• [EXERCISE AIM]: Please report how many lines of the listing hold the word "Pablo". Add nothing to the number.

• [MATERIAL FOR THE TASK]:
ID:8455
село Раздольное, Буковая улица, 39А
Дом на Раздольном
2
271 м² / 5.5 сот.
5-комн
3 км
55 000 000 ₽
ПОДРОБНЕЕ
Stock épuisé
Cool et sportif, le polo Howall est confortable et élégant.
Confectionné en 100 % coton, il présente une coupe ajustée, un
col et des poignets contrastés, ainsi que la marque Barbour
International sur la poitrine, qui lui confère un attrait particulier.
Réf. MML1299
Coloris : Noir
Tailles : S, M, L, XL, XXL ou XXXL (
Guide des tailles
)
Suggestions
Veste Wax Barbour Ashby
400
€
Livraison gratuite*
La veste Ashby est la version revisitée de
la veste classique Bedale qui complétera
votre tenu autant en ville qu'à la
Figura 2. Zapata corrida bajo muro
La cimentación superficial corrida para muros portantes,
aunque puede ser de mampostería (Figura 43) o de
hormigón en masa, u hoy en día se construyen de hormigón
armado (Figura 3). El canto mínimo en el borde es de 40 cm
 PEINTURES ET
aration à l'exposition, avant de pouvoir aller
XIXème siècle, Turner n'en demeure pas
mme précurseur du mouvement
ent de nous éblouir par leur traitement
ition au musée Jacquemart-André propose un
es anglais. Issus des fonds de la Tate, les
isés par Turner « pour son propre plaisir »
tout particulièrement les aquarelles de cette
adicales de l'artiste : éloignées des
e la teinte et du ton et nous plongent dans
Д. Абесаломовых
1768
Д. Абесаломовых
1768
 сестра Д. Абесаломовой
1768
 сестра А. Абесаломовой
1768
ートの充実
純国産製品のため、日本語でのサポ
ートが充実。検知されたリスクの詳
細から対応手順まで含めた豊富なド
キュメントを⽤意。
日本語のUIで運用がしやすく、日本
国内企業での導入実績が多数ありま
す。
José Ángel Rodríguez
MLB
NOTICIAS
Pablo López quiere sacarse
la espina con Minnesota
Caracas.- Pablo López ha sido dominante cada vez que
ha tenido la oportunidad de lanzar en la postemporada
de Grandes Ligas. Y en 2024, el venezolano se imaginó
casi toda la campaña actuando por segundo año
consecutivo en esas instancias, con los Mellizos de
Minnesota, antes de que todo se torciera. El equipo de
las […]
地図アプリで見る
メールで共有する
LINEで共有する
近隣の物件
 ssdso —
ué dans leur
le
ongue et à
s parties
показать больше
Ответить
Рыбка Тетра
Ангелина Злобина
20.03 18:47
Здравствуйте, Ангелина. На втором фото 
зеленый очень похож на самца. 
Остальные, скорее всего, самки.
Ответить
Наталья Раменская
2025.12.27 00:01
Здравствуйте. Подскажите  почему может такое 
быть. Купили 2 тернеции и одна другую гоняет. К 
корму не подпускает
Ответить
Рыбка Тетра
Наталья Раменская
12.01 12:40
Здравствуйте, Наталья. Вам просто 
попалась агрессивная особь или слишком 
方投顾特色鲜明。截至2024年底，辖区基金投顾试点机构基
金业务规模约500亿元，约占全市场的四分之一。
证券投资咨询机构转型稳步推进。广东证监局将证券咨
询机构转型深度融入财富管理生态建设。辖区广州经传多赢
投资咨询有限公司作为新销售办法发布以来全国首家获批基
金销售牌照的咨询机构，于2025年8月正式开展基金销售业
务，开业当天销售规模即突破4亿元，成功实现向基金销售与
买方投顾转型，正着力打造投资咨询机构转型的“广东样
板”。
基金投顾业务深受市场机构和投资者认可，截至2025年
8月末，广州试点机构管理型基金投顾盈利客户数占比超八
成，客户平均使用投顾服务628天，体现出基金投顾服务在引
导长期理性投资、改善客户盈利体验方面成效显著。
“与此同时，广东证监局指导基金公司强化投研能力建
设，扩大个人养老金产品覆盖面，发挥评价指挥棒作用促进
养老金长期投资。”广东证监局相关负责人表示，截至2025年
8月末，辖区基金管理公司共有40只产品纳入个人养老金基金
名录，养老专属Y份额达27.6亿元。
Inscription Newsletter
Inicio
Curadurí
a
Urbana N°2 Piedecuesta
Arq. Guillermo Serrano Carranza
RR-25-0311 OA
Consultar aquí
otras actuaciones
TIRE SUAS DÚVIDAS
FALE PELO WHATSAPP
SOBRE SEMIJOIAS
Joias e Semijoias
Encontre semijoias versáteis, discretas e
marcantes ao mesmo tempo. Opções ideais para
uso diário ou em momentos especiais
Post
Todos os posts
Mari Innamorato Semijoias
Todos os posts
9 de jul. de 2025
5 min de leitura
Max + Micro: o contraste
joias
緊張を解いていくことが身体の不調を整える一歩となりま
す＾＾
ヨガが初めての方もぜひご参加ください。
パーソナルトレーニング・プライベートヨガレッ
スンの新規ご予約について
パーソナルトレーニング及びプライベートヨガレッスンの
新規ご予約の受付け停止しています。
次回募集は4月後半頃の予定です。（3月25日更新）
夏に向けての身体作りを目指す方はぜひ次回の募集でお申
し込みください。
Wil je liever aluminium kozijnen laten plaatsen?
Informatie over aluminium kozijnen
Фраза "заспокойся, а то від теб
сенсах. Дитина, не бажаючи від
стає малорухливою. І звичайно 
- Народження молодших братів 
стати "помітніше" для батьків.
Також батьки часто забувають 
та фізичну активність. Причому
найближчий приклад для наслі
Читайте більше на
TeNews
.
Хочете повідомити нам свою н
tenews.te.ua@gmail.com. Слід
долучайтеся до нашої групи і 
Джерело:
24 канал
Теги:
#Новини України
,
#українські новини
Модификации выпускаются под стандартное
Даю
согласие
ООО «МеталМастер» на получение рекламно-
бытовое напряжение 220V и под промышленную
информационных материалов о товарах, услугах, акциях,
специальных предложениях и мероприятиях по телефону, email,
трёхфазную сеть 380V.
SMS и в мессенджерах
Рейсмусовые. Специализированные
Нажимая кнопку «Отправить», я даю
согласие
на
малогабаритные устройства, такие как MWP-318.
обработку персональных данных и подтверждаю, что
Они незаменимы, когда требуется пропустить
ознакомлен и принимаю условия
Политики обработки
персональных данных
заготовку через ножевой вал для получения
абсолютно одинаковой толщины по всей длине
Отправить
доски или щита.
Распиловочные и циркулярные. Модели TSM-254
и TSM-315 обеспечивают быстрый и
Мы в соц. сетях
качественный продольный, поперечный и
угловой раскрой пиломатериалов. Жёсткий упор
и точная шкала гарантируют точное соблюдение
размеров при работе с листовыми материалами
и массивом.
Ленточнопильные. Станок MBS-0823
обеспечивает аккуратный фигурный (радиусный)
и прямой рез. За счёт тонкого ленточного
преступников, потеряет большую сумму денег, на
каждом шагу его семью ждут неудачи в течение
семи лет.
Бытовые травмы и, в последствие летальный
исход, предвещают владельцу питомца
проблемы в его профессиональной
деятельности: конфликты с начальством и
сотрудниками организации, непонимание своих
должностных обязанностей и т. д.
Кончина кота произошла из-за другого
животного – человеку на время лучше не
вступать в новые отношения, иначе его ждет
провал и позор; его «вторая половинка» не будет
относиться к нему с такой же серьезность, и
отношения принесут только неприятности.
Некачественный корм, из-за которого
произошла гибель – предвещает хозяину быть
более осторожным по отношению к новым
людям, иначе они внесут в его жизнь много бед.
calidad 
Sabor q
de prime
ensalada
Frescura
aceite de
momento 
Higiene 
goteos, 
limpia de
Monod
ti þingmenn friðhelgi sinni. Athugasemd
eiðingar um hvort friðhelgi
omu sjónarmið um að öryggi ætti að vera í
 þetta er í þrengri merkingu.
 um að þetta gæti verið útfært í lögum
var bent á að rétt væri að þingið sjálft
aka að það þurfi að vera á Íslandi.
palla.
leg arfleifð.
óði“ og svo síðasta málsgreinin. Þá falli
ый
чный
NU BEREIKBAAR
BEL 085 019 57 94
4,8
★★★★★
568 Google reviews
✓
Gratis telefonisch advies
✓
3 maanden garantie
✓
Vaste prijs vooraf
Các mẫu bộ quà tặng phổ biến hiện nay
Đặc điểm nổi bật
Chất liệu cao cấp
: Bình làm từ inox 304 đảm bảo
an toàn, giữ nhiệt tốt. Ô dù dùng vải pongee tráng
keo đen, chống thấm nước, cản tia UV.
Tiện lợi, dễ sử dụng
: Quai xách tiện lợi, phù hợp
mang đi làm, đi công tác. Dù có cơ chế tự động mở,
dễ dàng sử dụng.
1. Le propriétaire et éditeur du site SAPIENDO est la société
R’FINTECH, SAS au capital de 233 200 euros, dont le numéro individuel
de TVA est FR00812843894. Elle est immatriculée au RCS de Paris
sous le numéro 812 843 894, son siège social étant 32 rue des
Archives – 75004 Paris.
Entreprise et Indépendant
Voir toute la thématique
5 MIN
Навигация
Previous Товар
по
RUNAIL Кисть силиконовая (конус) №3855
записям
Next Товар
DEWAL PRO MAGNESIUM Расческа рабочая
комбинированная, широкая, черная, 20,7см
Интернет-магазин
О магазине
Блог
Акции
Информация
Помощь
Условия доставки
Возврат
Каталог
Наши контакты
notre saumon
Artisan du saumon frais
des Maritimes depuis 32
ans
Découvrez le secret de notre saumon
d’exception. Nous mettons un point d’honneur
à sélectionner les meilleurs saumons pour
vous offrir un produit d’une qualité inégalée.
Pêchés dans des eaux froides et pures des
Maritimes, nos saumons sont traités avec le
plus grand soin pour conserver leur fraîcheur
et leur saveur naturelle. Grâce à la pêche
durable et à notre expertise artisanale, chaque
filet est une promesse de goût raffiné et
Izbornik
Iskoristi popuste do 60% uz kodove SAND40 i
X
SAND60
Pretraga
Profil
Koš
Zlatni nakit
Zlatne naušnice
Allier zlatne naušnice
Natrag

• [ANSWER SECTION]: 2